§ **ENTRIES PROVIDED**
──────────

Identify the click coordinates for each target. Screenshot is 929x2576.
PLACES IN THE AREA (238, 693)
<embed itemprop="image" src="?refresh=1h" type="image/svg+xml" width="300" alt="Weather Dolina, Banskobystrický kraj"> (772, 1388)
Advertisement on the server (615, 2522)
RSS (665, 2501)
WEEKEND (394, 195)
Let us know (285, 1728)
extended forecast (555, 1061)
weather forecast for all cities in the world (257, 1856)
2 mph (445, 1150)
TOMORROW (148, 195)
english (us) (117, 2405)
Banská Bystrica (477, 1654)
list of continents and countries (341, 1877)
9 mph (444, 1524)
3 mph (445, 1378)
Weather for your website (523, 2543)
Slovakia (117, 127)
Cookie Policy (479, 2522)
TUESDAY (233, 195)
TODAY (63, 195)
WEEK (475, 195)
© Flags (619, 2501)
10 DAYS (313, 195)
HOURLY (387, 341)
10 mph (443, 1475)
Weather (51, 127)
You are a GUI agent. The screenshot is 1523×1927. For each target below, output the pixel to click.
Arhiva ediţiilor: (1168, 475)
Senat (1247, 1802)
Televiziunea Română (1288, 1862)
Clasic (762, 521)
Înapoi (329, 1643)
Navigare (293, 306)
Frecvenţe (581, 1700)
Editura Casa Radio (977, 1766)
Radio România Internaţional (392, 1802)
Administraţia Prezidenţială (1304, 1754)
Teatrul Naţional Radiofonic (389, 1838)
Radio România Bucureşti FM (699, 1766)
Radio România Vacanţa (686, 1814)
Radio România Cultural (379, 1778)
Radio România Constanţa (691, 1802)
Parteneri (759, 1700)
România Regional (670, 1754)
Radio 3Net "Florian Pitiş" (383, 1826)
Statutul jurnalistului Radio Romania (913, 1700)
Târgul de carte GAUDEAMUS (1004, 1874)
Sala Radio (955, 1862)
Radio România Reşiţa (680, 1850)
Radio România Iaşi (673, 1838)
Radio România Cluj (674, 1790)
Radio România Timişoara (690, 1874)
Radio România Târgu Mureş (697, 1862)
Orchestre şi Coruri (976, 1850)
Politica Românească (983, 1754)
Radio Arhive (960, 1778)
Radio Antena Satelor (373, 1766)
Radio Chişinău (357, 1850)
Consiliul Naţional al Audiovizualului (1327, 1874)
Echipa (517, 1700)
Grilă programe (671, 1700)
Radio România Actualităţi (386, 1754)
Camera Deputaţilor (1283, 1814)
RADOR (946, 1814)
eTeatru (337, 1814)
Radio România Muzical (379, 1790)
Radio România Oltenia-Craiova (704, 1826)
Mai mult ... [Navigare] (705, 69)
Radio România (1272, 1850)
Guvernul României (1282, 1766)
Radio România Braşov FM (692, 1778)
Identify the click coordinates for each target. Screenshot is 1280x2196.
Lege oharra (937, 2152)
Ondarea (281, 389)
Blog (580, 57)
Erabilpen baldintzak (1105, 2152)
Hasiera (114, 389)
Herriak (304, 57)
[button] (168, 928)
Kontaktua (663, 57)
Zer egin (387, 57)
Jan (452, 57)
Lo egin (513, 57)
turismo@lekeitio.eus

──────────

§ **WHAT IS NEEDED**
Copy all lines of the records that have the string "forecast" in them.

§ **TASK OUTPUT**
extended forecast (555, 1061)
weather forecast for all cities in the world (257, 1856)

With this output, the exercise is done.